# Your Favorite Pastrami and Recipes



## mhlee (Oct 26, 2012)

I thought I'd throw this question out here since I've only had little luck in finding this information online.

I have several 3 lb brisket flats that I want to turn into pastrami. I've found a few recipes that seem promising, but I'm really looking for recipes that are super accurate (ingredients by weight) and consistent. I would also rather work with actual recipes, rather than pre-made blends, so I can adjust as I'd like. 

That being said, would any of you be willing to share your favorite pastrami (in the hopes of being able to find recipes for these places) or recipes? Or books that include pastrami recipes? Personally, I'm looking to do the brine, rub, then smoke and steam method to make hand-sliced pastrami. 

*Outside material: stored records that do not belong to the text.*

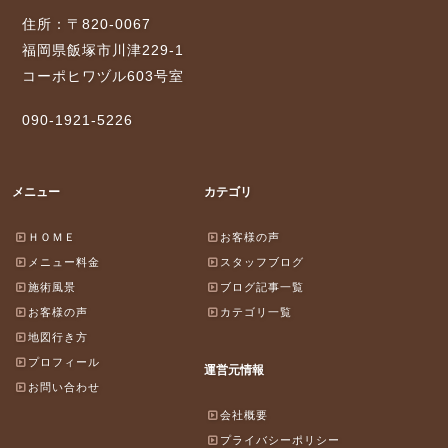
住所：〒820-0067
福岡県飯塚市川津229-1
コーポヒワヅル603号室
090-1921-5226
メニュー
カテゴリ
ＨＯＭＥ
お客様の声
メニュー料金
スタッフブログ
施術風景
ブログ記事一覧
お客様の声
カテゴリ一覧
地図行き方
プロフィール
運営元情報
お問い合わせ
会社概要
プライバシーポリシー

FWIW, I'm a big Langer's fan. I was also pretty impressed by the pastrami at Umamicatessen - a little inconsistent, but when good, it was pretty damn good!. I wasn't impressed with the pastrami at Carnegie and have never had Katz's (the next time I'm in NY, I'm getting my fill for sure!). 

Thanks in advance!


----------



## piratechefny (Nov 3, 2012)

"Charcuterie" by Brian Polcyn has at least one pastrami recipe in it as well as a ton of other great recipes for various sausages and cured meats. Well worth the money spent.


----------



## Zwiefel (Nov 3, 2012)

I wasn't impressed by carnagie either...it was definitely good and I wish we had one in Little Rock...but it's competing in the wrong neighborhood.

I haven't been there since 2006 but "new holland deli" near wall + broad was damned good.


----------



## Chuckles (Nov 7, 2012)

Check out 'Great Sausage Recipes and Meat Curing' by Rytek Kutas. The layout is a little funky but it is a great resource. 

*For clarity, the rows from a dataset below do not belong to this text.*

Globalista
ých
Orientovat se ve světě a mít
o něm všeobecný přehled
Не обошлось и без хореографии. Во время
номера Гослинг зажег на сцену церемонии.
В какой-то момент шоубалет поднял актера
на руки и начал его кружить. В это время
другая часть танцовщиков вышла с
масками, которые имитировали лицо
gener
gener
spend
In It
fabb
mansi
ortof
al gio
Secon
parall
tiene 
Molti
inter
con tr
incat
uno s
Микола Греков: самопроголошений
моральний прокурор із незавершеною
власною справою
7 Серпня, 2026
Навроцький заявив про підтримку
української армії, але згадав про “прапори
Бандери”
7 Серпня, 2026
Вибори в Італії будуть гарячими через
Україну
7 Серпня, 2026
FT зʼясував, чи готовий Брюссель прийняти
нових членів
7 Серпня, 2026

Max09 - Are you a real person?


----------



## Vertigo (Nov 7, 2012)

Chuckles said:


> Max09 - Are you a real person?


Max (also known as Harry) is a robot. Don't click the link in his sig, that's how he gets paid.


----------



## Dave Martell (Nov 7, 2012)

Max is gone - thanks Jack


----------



## sachem allison (Nov 8, 2012)

http://alpoethemad.com/2012/02/how-to-make-homemade-pastrami/


----------



## wenus2 (Nov 8, 2012)

Good link Son. I'm gonna have to try this.
Thanks for asking this Mike.


----------



## Chuckles (Nov 8, 2012)

http://www.butcher-packer.com/index.php?main_page=product_info&cPath=2_45_231&products_id=25

I highly recommend this brine pump for doing cured meats. It is a large syringe but the needle has holes on all sides. Your cure will be distributed evenly from the word go. It will cut down on your cure time which means the product will be safer and more consistent. I use it for corned beef and hams with good results.


----------



## mhlee (Nov 8, 2012)

Thanks, everyone. I've gotten some good info. Hopefully, I'll be able to get to making the brine this weekend. 

If I do, I'll put pictures up of the process.


----------



## brainsausage (Nov 8, 2012)

I do my brine percentages based on the combined weight of liquid and protein(in grams for accuracy). A brining pump is a great suggestion, they're fairly cheap, and cut your brining time in half. Here's my pastrami:

2% kosher salt
2% brown sugar
.5% whole black pepper
.4% whole coriander
.25% cure #1
.25% garlic powder
.25% onion powder
.25% whole white pepper
.1% crushed red pepper flake
.1% whole allspice
.05% mace

Before smoking, I crust the meat with a 40/40/20 blend of coarse ground pepper-coriander-brown sugar. I prefer my pastrami sliceable, as opposed to pulled. But I've used this recipe for both applications and it worked great either way. Hope this helps


----------



## Jim (Nov 9, 2012)

The Brine seems to be well covered here already, I have to say that there is no sugar involved in any pastrami I have ever made or eaten. 

*Pastrami rub*
4T Pepper med grind
1t ground coriander
1t granulated garlic
1t granulated onion
1/2 t thyme
1t paprika
1 t juniper berries 

Grind all spices fairly fine and liberally coat corned beef
Smoke until tender 195-205
Slice thin and enjoy with a homemade pickle


----------



## PierreRodrigue (Nov 9, 2012)

Jim in the interest of me being curious, what is your brineing recipe and procedure? 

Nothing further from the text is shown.